> _Action item_
Retype each line of the listing below, word for word.

> _Provided entries_
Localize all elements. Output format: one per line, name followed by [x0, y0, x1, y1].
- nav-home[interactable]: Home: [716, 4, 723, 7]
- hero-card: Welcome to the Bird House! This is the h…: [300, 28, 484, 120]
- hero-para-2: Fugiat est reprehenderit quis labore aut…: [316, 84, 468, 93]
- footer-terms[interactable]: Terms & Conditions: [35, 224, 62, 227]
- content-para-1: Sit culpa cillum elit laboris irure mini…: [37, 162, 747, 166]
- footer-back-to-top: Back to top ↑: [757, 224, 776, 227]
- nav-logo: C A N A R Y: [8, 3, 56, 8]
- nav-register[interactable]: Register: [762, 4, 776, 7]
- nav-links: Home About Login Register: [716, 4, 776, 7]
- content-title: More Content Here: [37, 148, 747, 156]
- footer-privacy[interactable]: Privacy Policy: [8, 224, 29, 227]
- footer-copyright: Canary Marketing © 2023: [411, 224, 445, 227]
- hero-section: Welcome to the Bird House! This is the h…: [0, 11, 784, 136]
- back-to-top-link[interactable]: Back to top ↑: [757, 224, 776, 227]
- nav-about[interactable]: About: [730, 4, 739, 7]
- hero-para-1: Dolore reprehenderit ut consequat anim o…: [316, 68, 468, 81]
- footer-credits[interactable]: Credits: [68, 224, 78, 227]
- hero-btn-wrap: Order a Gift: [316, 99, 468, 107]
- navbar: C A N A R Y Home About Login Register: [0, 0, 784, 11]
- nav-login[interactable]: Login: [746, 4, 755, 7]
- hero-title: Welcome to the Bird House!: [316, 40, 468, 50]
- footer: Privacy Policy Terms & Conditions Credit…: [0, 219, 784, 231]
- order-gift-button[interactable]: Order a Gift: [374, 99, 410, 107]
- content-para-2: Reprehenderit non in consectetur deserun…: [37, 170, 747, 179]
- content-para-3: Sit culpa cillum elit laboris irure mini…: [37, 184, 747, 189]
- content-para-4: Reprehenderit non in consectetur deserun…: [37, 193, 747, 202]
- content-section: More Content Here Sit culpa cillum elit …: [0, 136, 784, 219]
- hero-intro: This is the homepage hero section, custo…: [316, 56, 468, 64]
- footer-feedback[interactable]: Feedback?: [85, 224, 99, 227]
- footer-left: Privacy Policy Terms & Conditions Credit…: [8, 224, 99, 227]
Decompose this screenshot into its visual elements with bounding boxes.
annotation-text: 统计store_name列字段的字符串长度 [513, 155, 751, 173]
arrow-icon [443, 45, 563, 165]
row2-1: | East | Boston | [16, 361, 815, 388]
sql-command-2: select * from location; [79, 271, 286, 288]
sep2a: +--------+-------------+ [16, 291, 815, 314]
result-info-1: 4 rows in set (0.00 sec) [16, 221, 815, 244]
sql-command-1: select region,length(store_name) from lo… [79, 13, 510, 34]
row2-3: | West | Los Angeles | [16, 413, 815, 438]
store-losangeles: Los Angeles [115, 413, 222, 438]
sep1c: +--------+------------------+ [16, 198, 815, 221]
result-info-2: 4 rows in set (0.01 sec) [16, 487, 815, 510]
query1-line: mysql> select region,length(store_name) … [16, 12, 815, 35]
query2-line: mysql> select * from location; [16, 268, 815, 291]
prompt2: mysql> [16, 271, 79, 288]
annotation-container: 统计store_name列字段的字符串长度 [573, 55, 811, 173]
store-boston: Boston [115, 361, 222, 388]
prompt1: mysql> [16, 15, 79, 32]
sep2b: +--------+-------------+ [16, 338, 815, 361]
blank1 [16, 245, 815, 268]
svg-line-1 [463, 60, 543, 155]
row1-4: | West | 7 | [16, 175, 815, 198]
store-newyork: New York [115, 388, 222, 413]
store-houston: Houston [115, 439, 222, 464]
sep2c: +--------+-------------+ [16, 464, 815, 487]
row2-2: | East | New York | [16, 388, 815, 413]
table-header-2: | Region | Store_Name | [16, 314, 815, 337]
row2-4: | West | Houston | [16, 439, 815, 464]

> _Exercise solution_
Localize all elements. Output format: one per line, name followed by [x0, y0, x1, y1].
- nav-home[interactable]: Home: [716, 4, 723, 7]
- hero-card: Welcome to the Bird House! This is the h…: [300, 28, 484, 120]
- hero-para-2: Fugiat est reprehenderit quis labore aut…: [316, 84, 468, 93]
- footer-terms[interactable]: Terms & Conditions: [35, 224, 62, 227]
- content-para-1: Sit culpa cillum elit laboris irure mini…: [37, 162, 747, 166]
- footer-back-to-top: Back to top ↑: [757, 224, 776, 227]
- nav-logo: C A N A R Y: [8, 3, 56, 8]
- nav-register[interactable]: Register: [762, 4, 776, 7]
- nav-links: Home About Login Register: [716, 4, 776, 7]
- content-title: More Content Here: [37, 148, 747, 156]
- footer-privacy[interactable]: Privacy Policy: [8, 224, 29, 227]
- footer-copyright: Canary Marketing © 2023: [411, 224, 445, 227]
- hero-section: Welcome to the Bird House! This is the h…: [0, 11, 784, 136]
- back-to-top-link[interactable]: Back to top ↑: [757, 224, 776, 227]
- nav-about[interactable]: About: [730, 4, 739, 7]
- hero-para-1: Dolore reprehenderit ut consequat anim o…: [316, 68, 468, 81]
- footer-credits[interactable]: Credits: [68, 224, 78, 227]
- hero-btn-wrap: Order a Gift: [316, 99, 468, 107]
- navbar: C A N A R Y Home About Login Register: [0, 0, 784, 11]
- nav-login[interactable]: Login: [746, 4, 755, 7]
- hero-title: Welcome to the Bird House!: [316, 40, 468, 50]
- footer: Privacy Policy Terms & Conditions Credit…: [0, 219, 784, 231]
- order-gift-button[interactable]: Order a Gift: [374, 99, 410, 107]
- content-para-2: Reprehenderit non in consectetur deserun…: [37, 170, 747, 179]
- content-para-3: Sit culpa cillum elit laboris irure mini…: [37, 184, 747, 189]
- content-para-4: Reprehenderit non in consectetur deserun…: [37, 193, 747, 202]
- content-section: More Content Here Sit culpa cillum elit …: [0, 136, 784, 219]
- hero-intro: This is the homepage hero section, custo…: [316, 56, 468, 64]
- footer-feedback[interactable]: Feedback?: [85, 224, 99, 227]
- footer-left: Privacy Policy Terms & Conditions Credit…: [8, 224, 99, 227]
Decompose this screenshot into its visual elements with bounding boxes.
annotation-text: 统计store_name列字段的字符串长度 [513, 155, 751, 173]
arrow-icon [443, 45, 563, 165]
row2-1: | East | Boston | [16, 361, 815, 388]
sql-command-2: select * from location; [79, 271, 286, 288]
sep2a: +--------+-------------+ [16, 291, 815, 314]
result-info-1: 4 rows in set (0.00 sec) [16, 221, 815, 244]
sql-command-1: select region,length(store_name) from lo… [79, 13, 510, 34]
row2-3: | West | Los Angeles | [16, 413, 815, 438]
store-losangeles: Los Angeles [115, 413, 222, 438]
sep1c: +--------+------------------+ [16, 198, 815, 221]
result-info-2: 4 rows in set (0.01 sec) [16, 487, 815, 510]
query1-line: mysql> select region,length(store_name) … [16, 12, 815, 35]
query2-line: mysql> select * from location; [16, 268, 815, 291]
prompt2: mysql> [16, 271, 79, 288]
annotation-container: 统计store_name列字段的字符串长度 [573, 55, 811, 173]
store-boston: Boston [115, 361, 222, 388]
prompt1: mysql> [16, 15, 79, 32]
sep2b: +--------+-------------+ [16, 338, 815, 361]
blank1 [16, 245, 815, 268]
svg-line-1 [463, 60, 543, 155]
row1-4: | West | 7 | [16, 175, 815, 198]
store-newyork: New York [115, 388, 222, 413]
store-houston: Houston [115, 439, 222, 464]
sep2c: +--------+-------------+ [16, 464, 815, 487]
row2-2: | East | New York | [16, 388, 815, 413]
table-header-2: | Region | Store_Name | [16, 314, 815, 337]
row2-4: | West | Houston | [16, 439, 815, 464]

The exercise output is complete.